Guess what year the powers-that-be at GM finally decided to retire the legendary Oldsmobile? If you guessed 2004, you’d be correct. And, the reason they did so was bleak, if direct: their aging target market was dying off in droves. So, there was no one left to buy an Olds.
Now, wager a guess what year golf will follow Oldsmobile’s tracks and disappear as a mainstream hobby? (Please note I did NOT use the word ‘sport’ to describe what is, in effect, nothing more strenuous than a walk in the park).
If you guessed 2050 to the second question, you may not be far off. That’s because, as the New York Times reported yesterday, and I confirmed with an informal, internal Peppercomm survey, Millennials are bored silly by golf. And, most Boomers will be gone by 2050.
The Times feature says all of the obvious things about golf and Millennials:
- Golf eats up far too much time (make that far too much precious free time.)
- Golf is a slow-moving game with few, if any, thrills (“Gee Thurston, what an interesting sand dune!”)
- Golf is a hobby that requires constant practice in order to master (think: backgammon.)
- Millennials do NOT want to devote their free time to walking around a park on Saturday and Sunday mornings and afternoons hitting a tiny white ball and waiting for a group of Boomers on the next green to sink their putts.
- Millennials grew up in a completely wired world and, in order to play golf, one needs to be off the grid. That’s been known to cause severe allergic reactions in many a Millennial.
And, sure as a boring golf tournament being aired on a Sunday afternoon network, my informal survey of Peppercomm Millennials confirmed ALL of my suspicions (as well as those of the Old Gray Lady):
- Of the 33 people in our New York office under the age of 30, who replied to my query, only five played golf! Five! That’s 18 percent, and that spells trouble with a capital T, and that most certainly does not stand for tee (as in golf tee).

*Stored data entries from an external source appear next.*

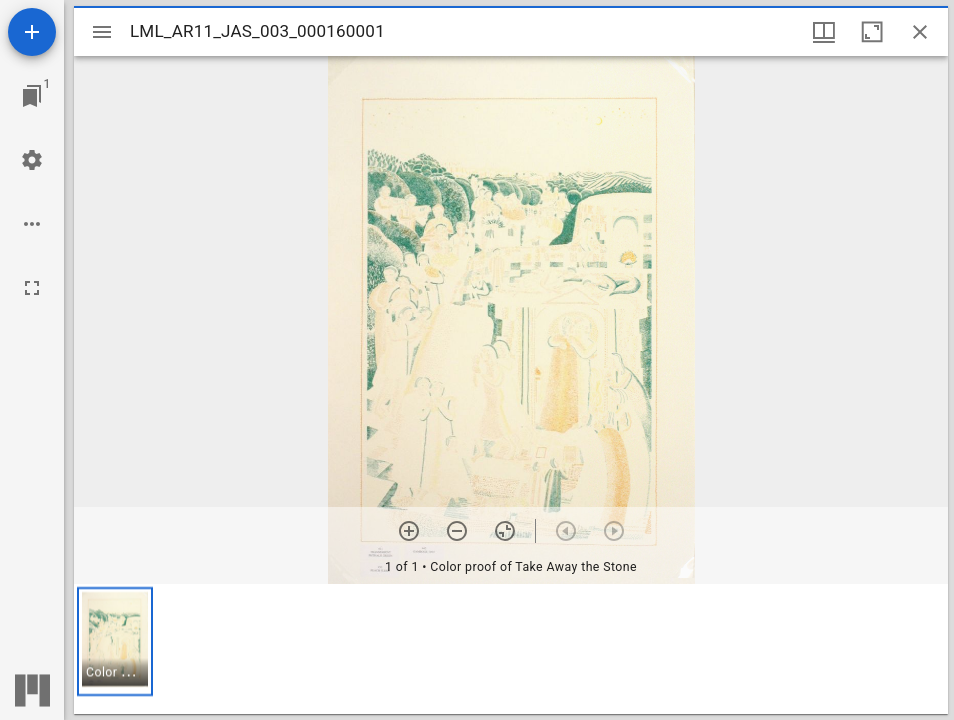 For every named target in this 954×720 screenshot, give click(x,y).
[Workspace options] (32, 224)
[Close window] (920, 32)
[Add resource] (32, 32)
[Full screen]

Like other embattled sports such as the NFL and NHL, in which parents are refusing to let their kids play those uber violent pastimes, the PGA and leading golf courses ARE doing their best to modernize.
Some, for example, are actually providing Wi-Fi on the back nine (“Um, like, just wait on taking your putt, Buffy, OK? I’m, like, getting a text from Curt about where we’ll be hooking up on the 18th hole.”).
Others are encouraging night golf for Millennial corporate outings in which the golf balls are lighted up. Wow! Still others are holding Frisbee-tossing contests on fabled courses.
And, others are dramatically lowering fees and introducing 3-D imaging for the few Millennials actually interested in improving their backswings.
None of it will work of course. And, that’s because golf is a SLOW-AS-MOLASSES game and the younger generation is replete with adrenaline junkies looking for the next, new shiny object to fill their next nanosecond (confession time: I’ve always hated golf, have likened it to watching grass grow AND have always been attracted to faster-paced, physically challenging sports).
I’m guessing it won’t be too long before spying a golf course along the Garden State Parkway will be just as rare as spotting a vintage Oldsmobile rumbling along in the right-hand lane. And, I can just imagine the conversation in the car:
- Gen Z’er in back seat: “Mommy, why is there a big, back yard over there with nobody living in it and full of weeds.”
- Gen X mom: “That’s a golf course, Wyoming Cheyenne. Your great grandfather, Thom, and his friends, used to play a game on those fields called golf.”
- Gen Z’er: “Mommy, Did golf have all sorts of dragons and knights and princesses and animals like my games?”
- Gen X mom: “Nope. Just a bunch of middle-aged, overweight white guys who eventually died off like Bambi and dear old grandpa Thom. That’s why the courses are now empty, honey.”
I cannot wait to see what else professional golf has up its sleeve as it defends what was once a big-time business.
It strikes me that, like so many other vestiges of the past, golf will soon fall prey to the 24×7, social media world in which we live.
So, who’s up for a 6am tee-time this Saturday? Anyone? Anyone at all? Bueller? Bueller, Jr,. Bueller, III?